My vision blurs momentarily. “What?”

“I am pregnant. I’ve known for a while now, and I’ve been trying to tell you, but never found the right moment.”

“How long—” my voice catches. I clear my throat and try again. “How long have you known?”

“I found out before we left for Paris.”

“Paris? You’ve known for a month and didn’t tell me?”
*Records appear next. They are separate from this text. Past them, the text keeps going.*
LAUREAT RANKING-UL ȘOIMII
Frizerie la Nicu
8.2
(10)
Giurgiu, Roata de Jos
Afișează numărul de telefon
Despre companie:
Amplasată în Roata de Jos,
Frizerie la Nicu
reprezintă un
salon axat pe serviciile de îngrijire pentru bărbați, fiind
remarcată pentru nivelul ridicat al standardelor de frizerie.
“Well, I wanted to wait and see where we stood before I told you. Judging by everything that has happened tonight, I think that was wise.”

“Paige, that’s not fair.”

“Whether it’s fair or not, it is.”

“And are you sure? You’ve gone to the doctor and got tested?” I ask as I collapse onto the couch.
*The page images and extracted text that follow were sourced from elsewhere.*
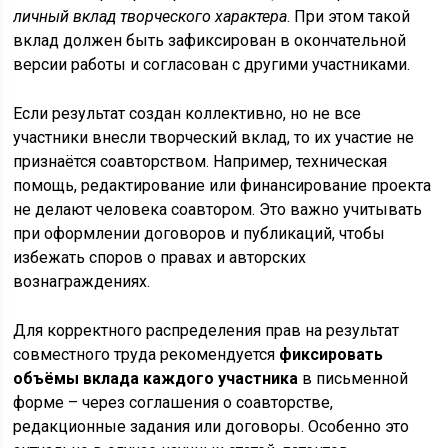
личный вклад творческого характера
. При этом такой
вклад должен быть зафиксирован в окончательной
версии работы и согласован с другими участниками.
Если результат создан коллективно, но не все
участники внесли творческий вклад, то их участие не
признаётся соавторством. Например, техническая
помощь, редактирование или финансирование проекта
не делают человека соавтором. Это важно учитывать
при оформлении договоров и публикаций, чтобы
избежать споров о правах и авторских
вознаграждениях.
Для корректного распределения прав на результат
совместного труда рекомендуется
фиксировать
объёмы вклада каждого участника
в письменной
форме – через соглашения о соавторстве,
редакционные задания или договоры. Особенно это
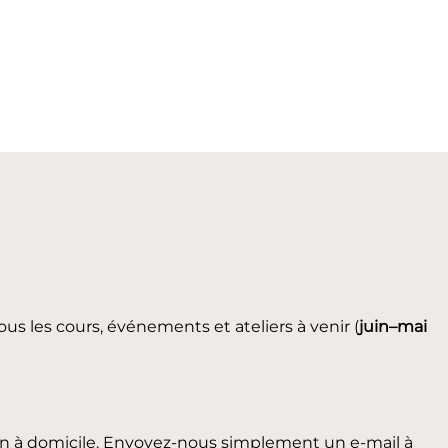
ous les cours, événements et ateliers à venir (
juin
–mai
in à domicile. Envoyez-nous simplement un e-mail à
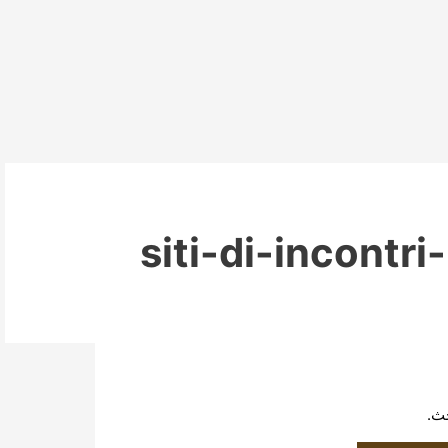
siti-di-incontri
حث.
“Yes, I am sure. I’m pregnant.”

“How did this even happen? We’ve always been so careful.”

“Well, contraception isn’t 100%. These things happen.”

“Didyou plan this?”

Her jaw flexes. “I know you’re in shock right now, so I’m going to pretend you didn’t just ask if I’m trying trap you.”
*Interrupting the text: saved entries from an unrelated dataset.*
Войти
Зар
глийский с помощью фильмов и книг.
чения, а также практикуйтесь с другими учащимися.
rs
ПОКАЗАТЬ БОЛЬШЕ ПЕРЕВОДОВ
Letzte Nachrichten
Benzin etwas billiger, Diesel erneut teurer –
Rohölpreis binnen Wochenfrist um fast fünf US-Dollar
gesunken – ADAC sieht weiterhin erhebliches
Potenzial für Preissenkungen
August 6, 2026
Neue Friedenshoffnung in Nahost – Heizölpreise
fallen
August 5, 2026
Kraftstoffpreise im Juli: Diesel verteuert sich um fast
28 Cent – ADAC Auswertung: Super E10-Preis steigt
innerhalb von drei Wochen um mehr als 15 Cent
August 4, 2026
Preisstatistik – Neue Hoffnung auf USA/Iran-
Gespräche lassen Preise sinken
“I’m not implying—” I lose the will to converse mid-sentence so I stop talking altogether.

I stare off into space for what feels like an eternity to me, and also to Paige it would seem, because she says, “I can tell this is a lot of information for you to process right now. I’ll give you some time to think about it and then we can talk.”

She turns around and begins to walk out of my apartment. I want to stop her, but I can’t bring my body to stand up from where I’m sitting or even call out to her.

Then she is gone and I am alone.

Paige is pregnant.

I have a son with Felicity.

Two children.

This time last month I had no children. Now I have two.

I had always wanted a family. In fact, that’s one of the reasons marrying Felicity sounded like a good idea. However, at my age, I figured the possibility of any of that happening was slim to none. I had made my peace with that, but here I am having to rejig the image I had of the rest of my life.

Things are changing so fast. Paige is right. This is way too much information coming at me all at once. I need time to process. I need time to think about what all this means, because it’s definitely going to affect my life in a huge way.

I loved my father, but he was the definition of an absentee parent. My dad was the best dad when he was around, but those instances were few and far between. It’s why I am so close to my mother. She was the only one ever there. I swore to myself that if I ever had children I would make myself available in a way I could only have dreamed of as a child.

How am I going to be able to do that now for both of these children? How am I going to split my attention between TJ and the baby Paige is carrying? Especially considering that both children’s mothers want nothing to do with me?